─── RECORDS FOR THIS EXERCISE ───
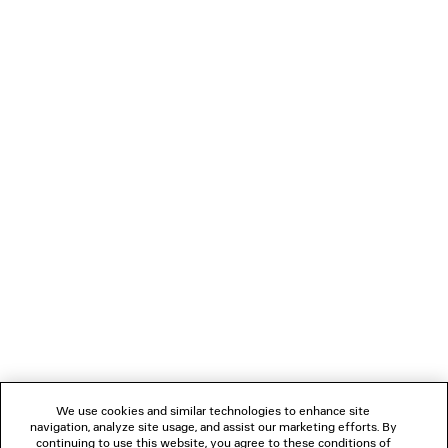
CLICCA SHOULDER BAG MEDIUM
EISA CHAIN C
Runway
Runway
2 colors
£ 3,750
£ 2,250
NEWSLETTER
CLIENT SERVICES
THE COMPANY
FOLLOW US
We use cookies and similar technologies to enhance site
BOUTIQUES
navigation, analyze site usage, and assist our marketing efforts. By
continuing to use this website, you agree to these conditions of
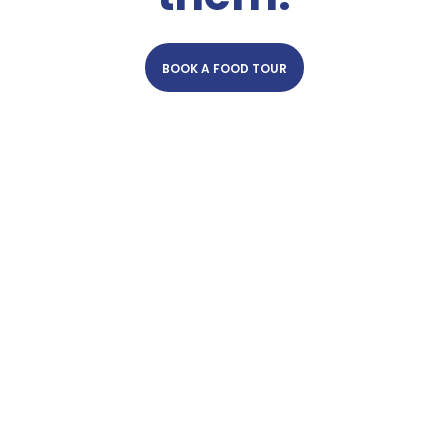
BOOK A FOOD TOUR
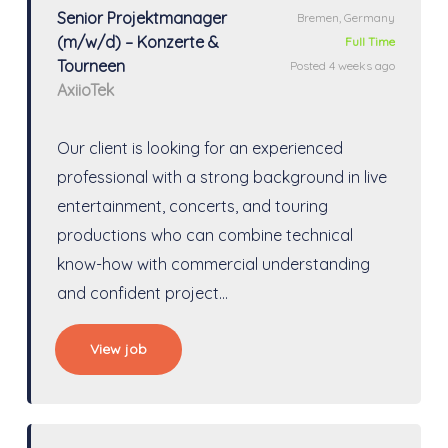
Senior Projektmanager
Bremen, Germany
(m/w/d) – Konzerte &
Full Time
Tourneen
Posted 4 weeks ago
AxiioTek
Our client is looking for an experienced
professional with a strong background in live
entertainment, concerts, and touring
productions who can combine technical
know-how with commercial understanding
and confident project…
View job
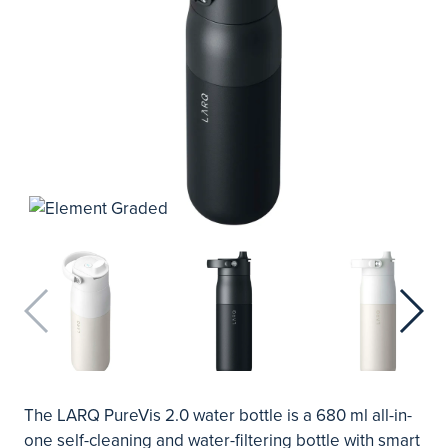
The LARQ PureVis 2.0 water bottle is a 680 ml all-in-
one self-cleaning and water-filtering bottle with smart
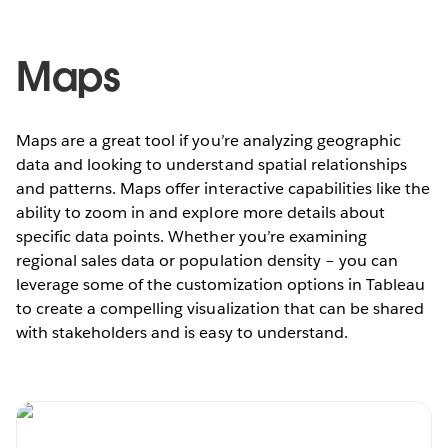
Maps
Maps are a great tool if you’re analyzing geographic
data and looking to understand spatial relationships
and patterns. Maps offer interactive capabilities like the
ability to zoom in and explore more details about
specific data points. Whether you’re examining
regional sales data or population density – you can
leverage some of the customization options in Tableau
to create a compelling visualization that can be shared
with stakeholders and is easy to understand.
───
─── RECORDS FOR THIS EXERCISE ───
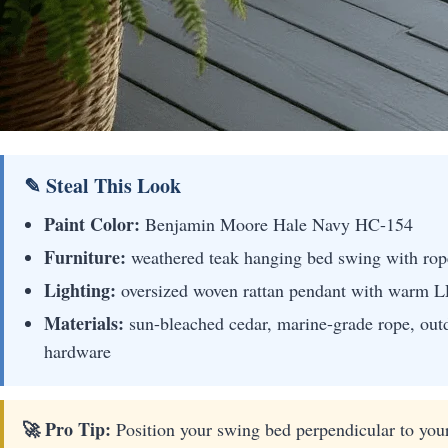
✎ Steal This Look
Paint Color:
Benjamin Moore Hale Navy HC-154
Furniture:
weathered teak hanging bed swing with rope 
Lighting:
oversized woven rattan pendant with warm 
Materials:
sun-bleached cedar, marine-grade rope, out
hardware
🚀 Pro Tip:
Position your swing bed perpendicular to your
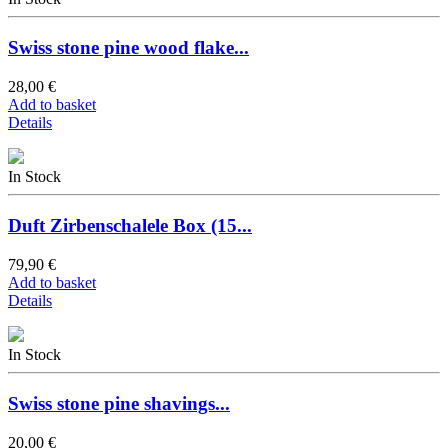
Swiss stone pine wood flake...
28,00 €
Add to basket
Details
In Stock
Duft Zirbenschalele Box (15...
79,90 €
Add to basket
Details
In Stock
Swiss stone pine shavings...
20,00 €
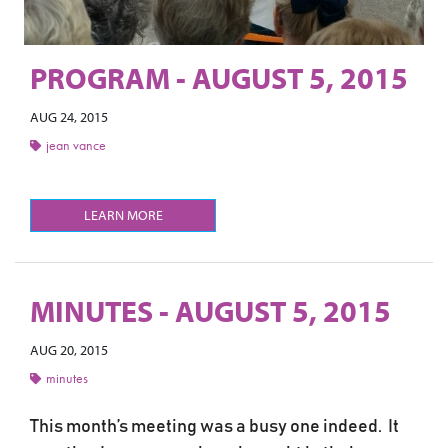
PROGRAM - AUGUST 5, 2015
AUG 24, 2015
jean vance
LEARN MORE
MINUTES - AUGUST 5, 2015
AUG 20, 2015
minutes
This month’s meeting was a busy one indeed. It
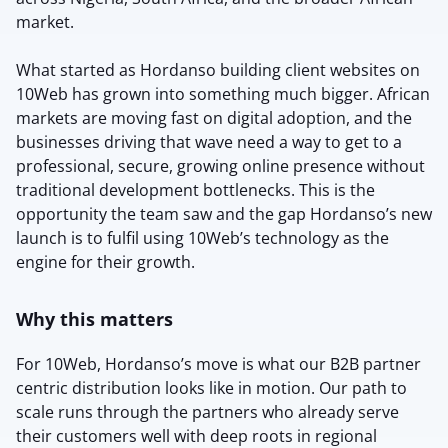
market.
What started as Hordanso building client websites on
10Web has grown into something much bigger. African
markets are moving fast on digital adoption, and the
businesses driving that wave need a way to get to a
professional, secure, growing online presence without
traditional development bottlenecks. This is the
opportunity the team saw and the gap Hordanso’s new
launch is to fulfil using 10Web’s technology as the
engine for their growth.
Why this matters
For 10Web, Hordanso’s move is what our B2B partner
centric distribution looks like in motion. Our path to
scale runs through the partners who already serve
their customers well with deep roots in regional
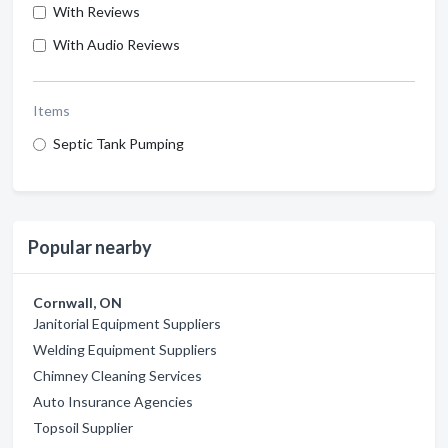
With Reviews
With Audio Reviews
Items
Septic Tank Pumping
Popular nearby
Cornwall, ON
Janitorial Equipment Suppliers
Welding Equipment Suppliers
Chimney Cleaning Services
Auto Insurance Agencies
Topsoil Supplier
───
▸ **WHAT YOU NEED TO DO**
Starting at the line with "regional sales data" and ending at the line with "with stakeholders and is easy to understand.", print each line of the listing above exactly, with no other lines.

▸ **RESULT**
regional sales data or population density – you can
leverage some of the customization options in Tableau
to create a compelling visualization that can be shared
with stakeholders and is easy to understand.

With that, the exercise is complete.